Saturday, February 02, 2013

Dependency Hell

Like Dependency Lock-in, another big problem in modular software development is Dependency Hell. I have a very recent example.

 +- org.apache.httpcomponents:httpclient:jar:4.2.3:compile  
 | +- org.apache.httpcomponents:httpcore:jar:4.2.2:compile  

You may be familiar with both and ask why I don't have the same version of httpclient and httpcore. Because that's the ways they work together.
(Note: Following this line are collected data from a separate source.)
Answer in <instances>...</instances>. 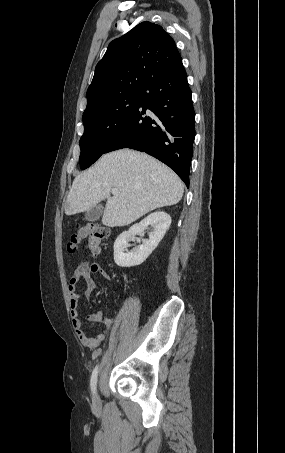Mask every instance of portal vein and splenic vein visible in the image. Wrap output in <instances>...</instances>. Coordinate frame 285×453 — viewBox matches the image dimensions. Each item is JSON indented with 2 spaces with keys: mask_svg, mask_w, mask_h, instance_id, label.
Masks as SVG:
<instances>
[{
  "mask_svg": "<svg viewBox=\"0 0 285 453\" xmlns=\"http://www.w3.org/2000/svg\"><path fill=\"white\" fill-rule=\"evenodd\" d=\"M111 192H112V194H117V193H118V189H117V188H113V189L111 190Z\"/></svg>",
  "mask_w": 285,
  "mask_h": 453,
  "instance_id": "18ae733b",
  "label": "portal vein and splenic vein"
}]
</instances>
If you use httpclient and also declare httpcore in your pom.xml, congratulations, you're making Dependency Hell. But what if you don't declare httpcore but httpclient gets updated and removes the dependency to httpcore, or depends on something else that provides http core function? Good luck. Spring Framework 3.2.1 made such a mistake and broke one of my hobby projects. The hell has different impact on component provider and consumer, but most of time, we're both component provider and consumer.

You shouldn't care about a component that your dependency depends on, and you shouldn't let any user of your component care about any component that your component depends on. If you break this, you break the fundamental principle of software component design. But in practice, unless you use OSGi [update 18/6/2020 - or Java 9 Platform Module System (JPMS)], you don't have easy ways to control how not to expose your dependencies to those components that directly, or indirectly, depend on your component.

Versioned jar files are the root of Dependency Hell in Java development. Check your pom file to see how many dependencies are redundant, they should be taken care of by direct dependencies; And how many dependencies should be upgraded to latest but you can't. Consider replace these outdated jar files with XaaS services?